Monday, October 20, 2014

A Bulldog Spirit




BC's Sea to Sky Highway along Howe Sound is a magnificent and dramatic drive. On a day with clear blue skies allowing miles of visibility, my husband Tom and I headed out to experience the new Sea to Sky Gondola ride up Mount Habrich. 

From the top of the summit station you look over the ocean, surrounding mountain ranges and the city of Squamish. It's wildlife country up there and I was hoping to be high enough to watch the eagles soaring at their level. 

On the way up from Vancouver I read the latest email from my cousin who is facing a new cancer diagnosis. This is a different situation than her first diagnosis 13 years ago when surgery, chemo and radiation beat back her breast cancer. Now lung cancer has blindsided her with the knee buckling news that her life is in more immediate danger. She's a feisty woman, determined to be brave and to fight for her life. Anyone who breeds champion Old English Bulldogs, as she does, has to be feisty and stubborn to contend with 50 plus pounds of willful energy and slobbery affection. These big dogs are courageous, alert and cheerful. Qualities my cousin has in spades to carry her through the next months of treatments. 

Finally we arrived at the parking lot. I've been on gondola rides before and I was excited to go. But, news to me, waiting in line at the gondola entrance, my heart thumped hard and my legs wobbled. There was a debate going on inside of me, "to go or not to go?"  But there were two little kids with their wheelchair granny in front of us and they all moved into the gondola. The little girl waved at me and that did it. I got in. The gondola doors slid shut and with a jerk we lifted up.  The ground fell away along with my stomach and my bravery. As in the children's rhyme, "Can't go over it. Can't go under it. Can't go around it. Gotta go through it!"  There was no over, under or around possible for me. I had to go through it. Instinctively I fell into maternity breathing, huffing and puffing to try to relax. Half way up, the wind whistled through an open window and the capsule swayed and even stopped. At that moment I could have birthed an elephant with or without my breathing. 

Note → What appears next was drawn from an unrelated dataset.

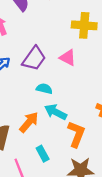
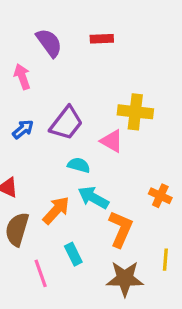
yellow cross: (84, 25) -> (135, 112), moved
pink triangle: (68, 58) -> (112, 141), moved

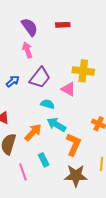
pink arrow: (22, 77) -> (27, 50), moved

Ten buttock clenching moments later I gratefully stepped off onto terra firma. It came to me that my cousin is facing her own heart pounding treatment ride to reach health. Perhaps it was the thinner air that made me think that if I could calm down, I could honour her upcoming struggle by walking over a suspension bridge 825 meters high. I had already accomplished the first step by surviving the trip to the summit lodge, so on to the bridge.  With a hand clutching the railing, I stepped on to it. Fifteen feet in, I retreated. One more try. This time with sweaty hands on both railings I set off again. No go. I backed up.  I don't like being defeated so looking straight ahead and not down, I set off for a third attempt. No go. This time I turned back and found a bench in the sun where I ravished a huge chocolate chip cookie.  I felt silly watching others skip along over the chasm even enjoying the bounce of the bridge. 

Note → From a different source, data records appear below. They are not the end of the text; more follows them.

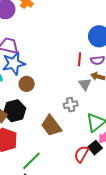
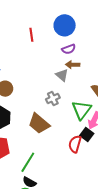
red line: (79, 59) -> (31, 35), moved

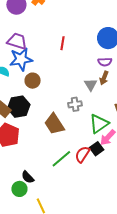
red line: (31, 35) -> (62, 43), moved
brown arrow: (73, 65) -> (104, 78), turned -88
green line: (28, 162) -> (61, 159), moved

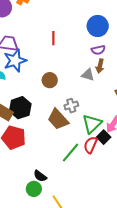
brown circle: (33, 81) -> (50, 80), moved
gray triangle: (91, 85) -> (88, 75), turned -32
gray cross: (75, 104) -> (71, 106), moved
green triangle: (99, 124) -> (92, 124), moved

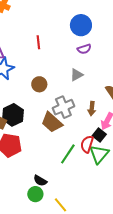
brown arrow: (100, 66) -> (92, 109), moved
gray triangle: (88, 75) -> (77, 75), turned -40
gray cross: (71, 106) -> (63, 107), size x1.5
green triangle: (92, 124) -> (99, 154), moved

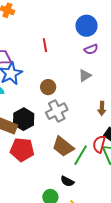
gray cross: (63, 107) -> (57, 111), moved
brown trapezoid: (52, 122) -> (63, 147), moved
black semicircle: (40, 181) -> (67, 181), moved

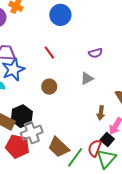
blue circle: (86, 26) -> (60, 15), moved
red line: (45, 45) -> (49, 53), moved, turned -32
gray cross: (57, 111) -> (32, 133), moved

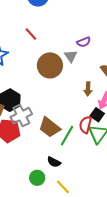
purple semicircle: (96, 53) -> (84, 42), moved
gray triangle: (87, 79) -> (71, 56), turned -32
brown circle: (49, 87) -> (50, 65), moved, size x1.6

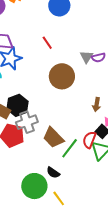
gray triangle: (71, 56) -> (86, 57), moved
green circle: (37, 178) -> (34, 186), size x1.6

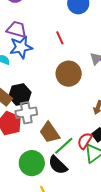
black semicircle: (53, 173) -> (58, 165), moved, size x1.5
green circle: (34, 186) -> (32, 163), moved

Silly? What is this all about? Smack yourself woman! Lots of us would never even try to go up a mountain—or climb a tall step ladder. That's their decision.  I got up the mountain. I didn't faint or throw up. And so what if I did?  We don't have to feel brave all the time under all circumstances.  It's ok to be scared even in the face of carefully controlled, safe heights or life threatening cancer battles. Sometimes we have to choose to do tough things to get what we want. For my cousin her decisions are of a different order than overcoming wobbly knees at a gondola ride. 

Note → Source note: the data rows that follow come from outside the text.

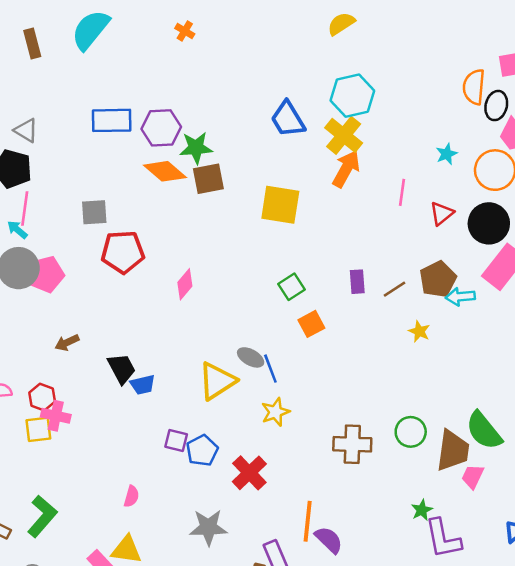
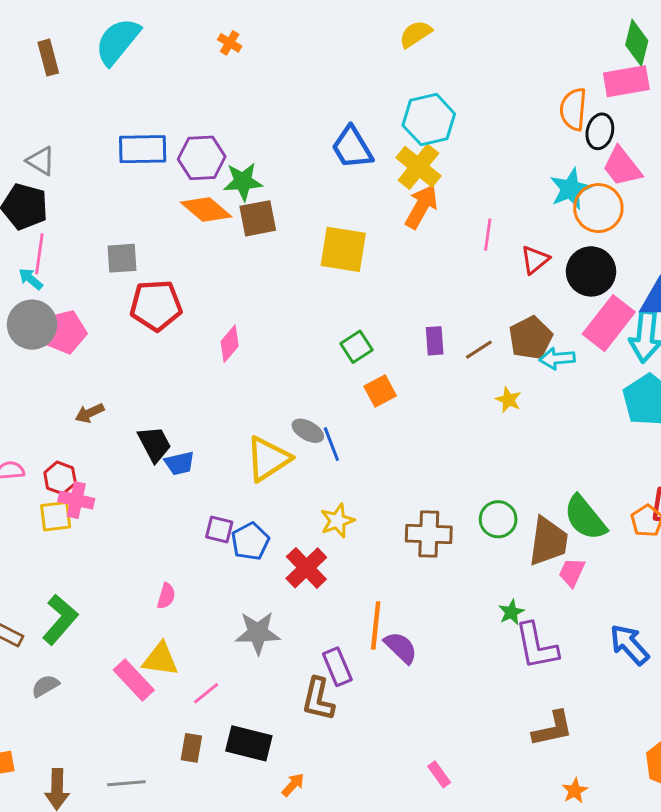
cyan star: (447, 154) -> (570, 189), moved, size x1.6
yellow star: (275, 412) -> (337, 521), moved

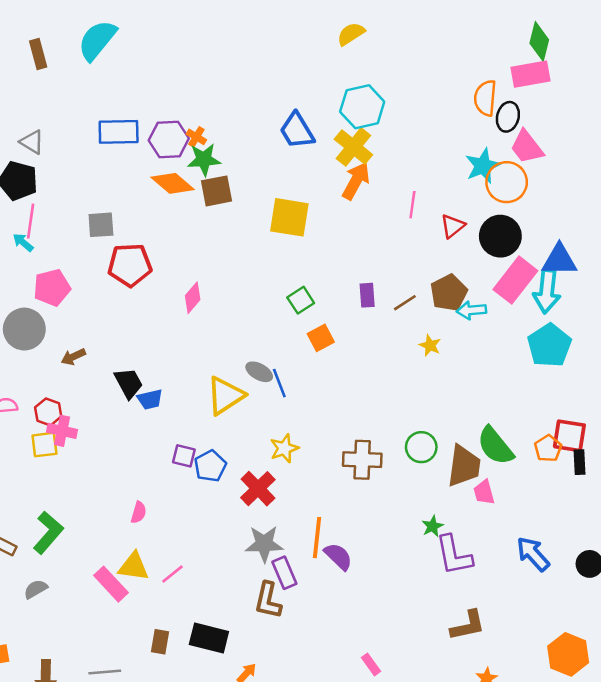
orange cross: (230, 43) -> (196, 137), moved
gray circle: (32, 325) -> (24, 329), moved
pink trapezoid: (572, 572) -> (484, 492), turned -40
gray star: (258, 633) -> (264, 544), moved
pink line: (206, 693) -> (173, 574), moved

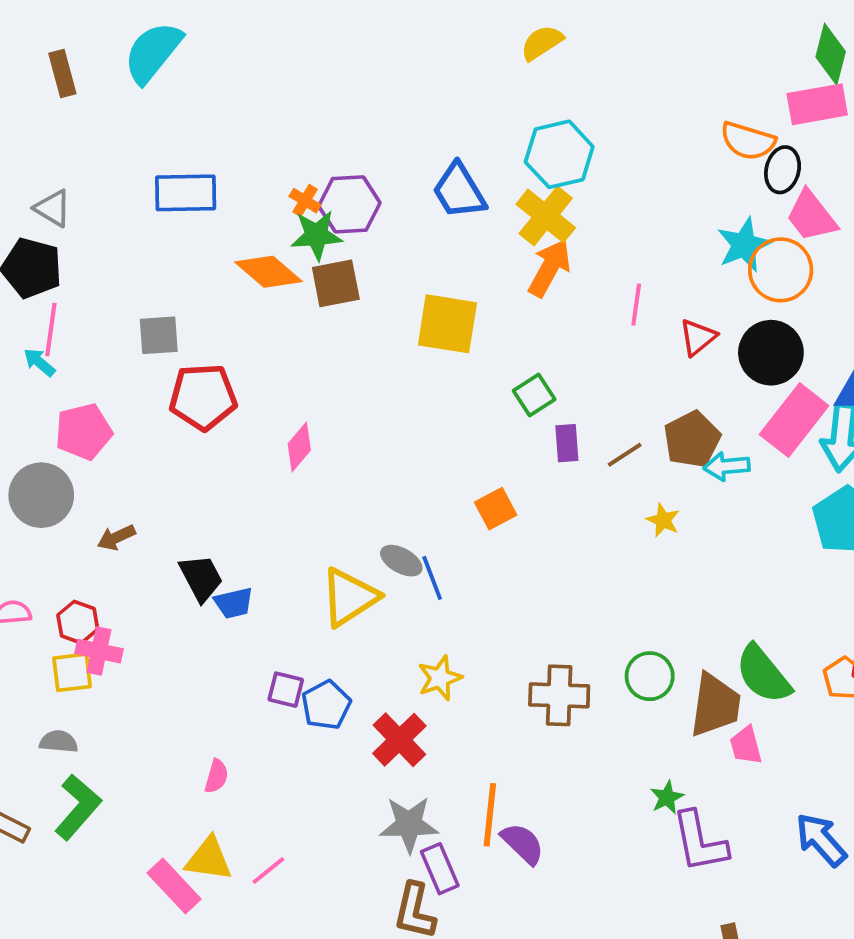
orange semicircle: (485, 98) -> (748, 141), turned -78
purple hexagon: (169, 139) -> (349, 204), moved
green square: (301, 300) -> (534, 395), moved
gray semicircle: (36, 589) -> (59, 742), moved, turned 35

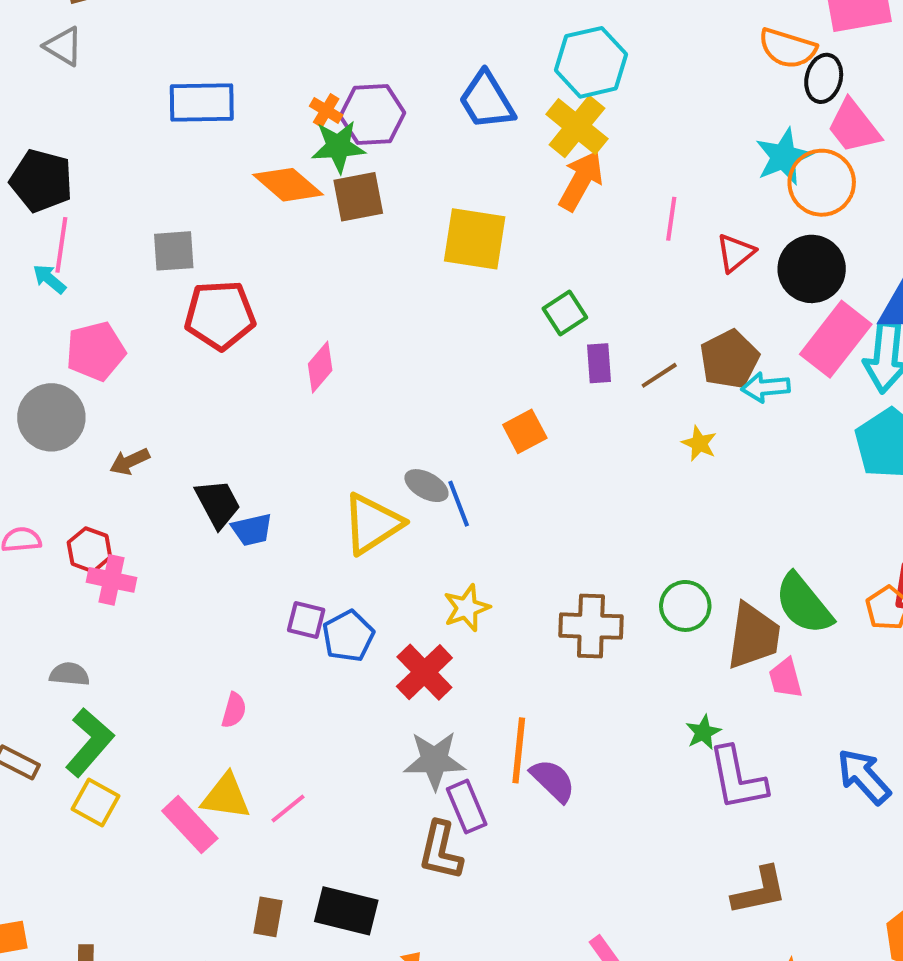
gray triangle: (53, 208) -> (63, 46), moved
yellow square: (72, 672) -> (95, 803), moved, turned 36

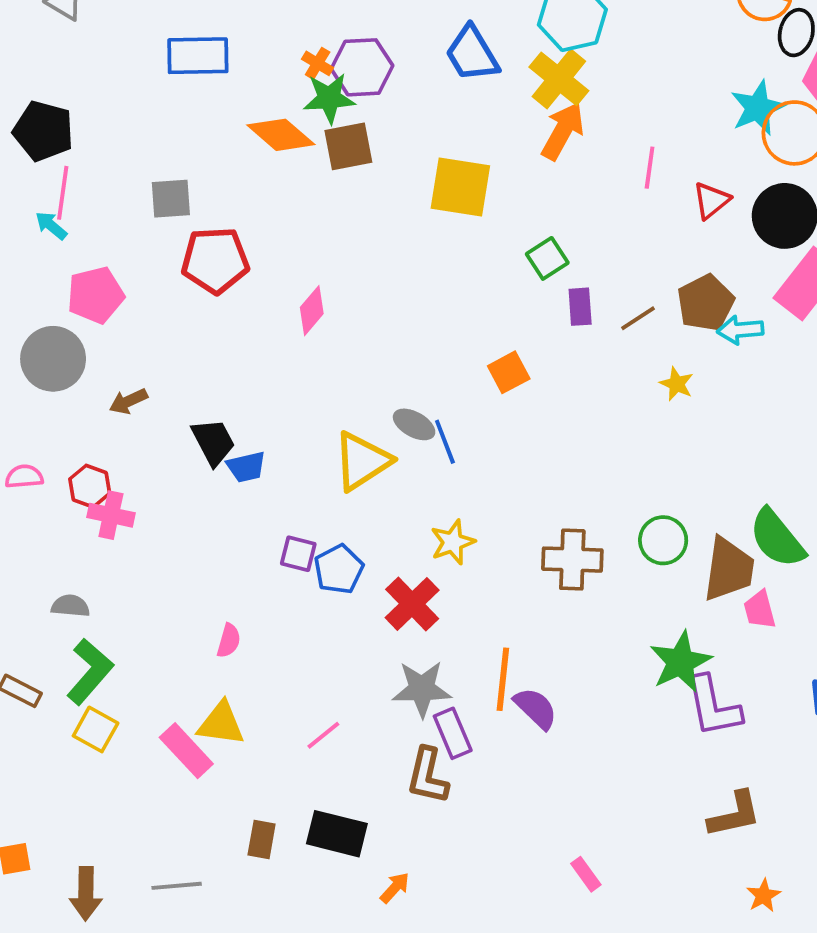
green star: (703, 732) -> (680, 662), size x1.8
pink line: (288, 809) -> (323, 735), moved

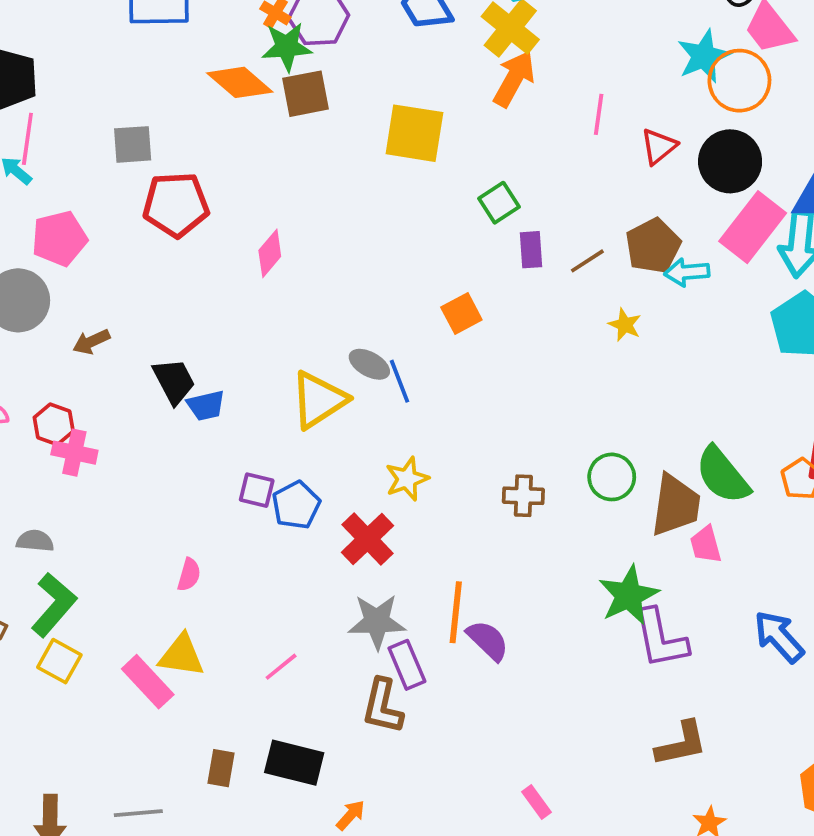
brown cross: (572, 560) -> (523, 496), size x0.7

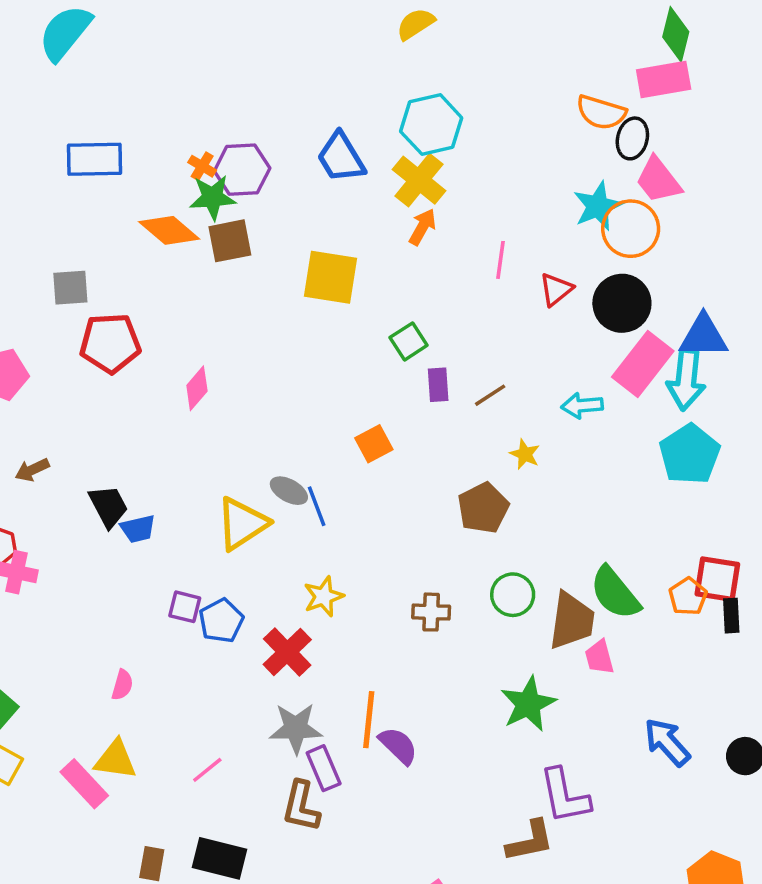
orange arrow: (514, 79) -> (422, 227), size x0.7
brown pentagon: (653, 246) -> (483, 508), moved
purple L-shape: (661, 639) -> (565, 796), moved
brown L-shape: (681, 744) -> (530, 841), moved

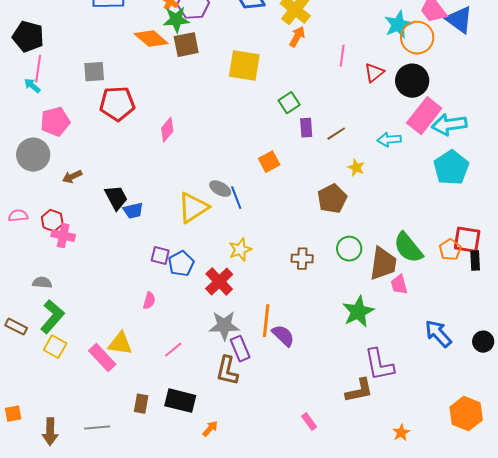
blue triangle: (703, 336) -> (459, 20), moved, turned 36
cyan arrow: (686, 380) -> (449, 125), turned 76
pink semicircle: (122, 685) -> (149, 301), moved

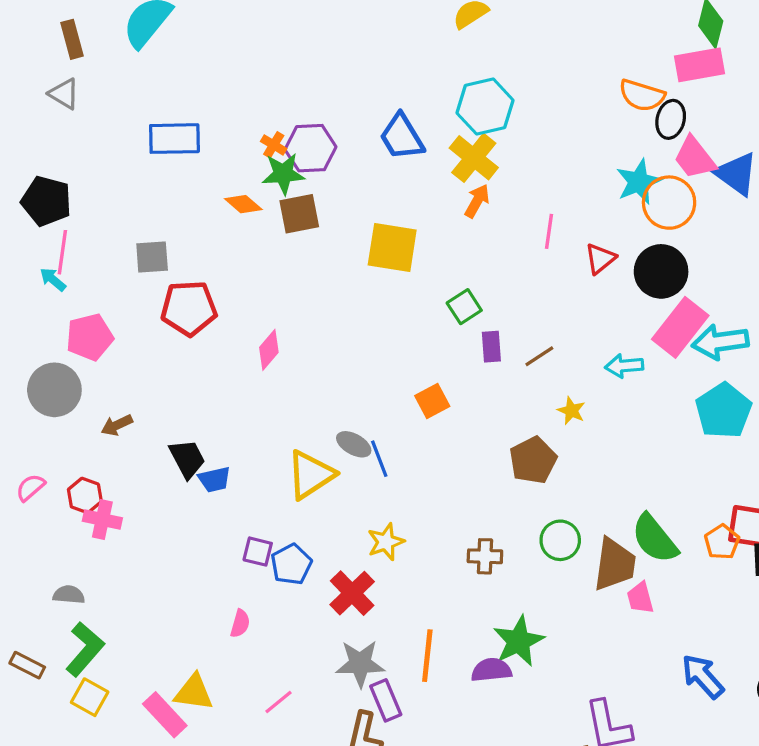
orange diamond: (151, 39) -> (243, 204), size x0.7
pink semicircle: (18, 216) -> (30, 487), turned -36
green star: (358, 312) -> (519, 641), moved
purple semicircle: (283, 336) -> (491, 670), moved, turned -50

DD has chosen tough treatments in her fight to live her life in the way she wishes. Those of us who love her support her. I hope that every time her hand falls on the head of one of her "bullies" her bulldog sprit will lift and she will carry on. 

I hope she will visit me and we'll both ride the Sea to Sky gondola to the top. Maybe we will even cross the bridge together. Maybe we'll both have the bulldog spirit.

 Go cousin DD, go! 


P.S. Coming down is a lot easier than going up.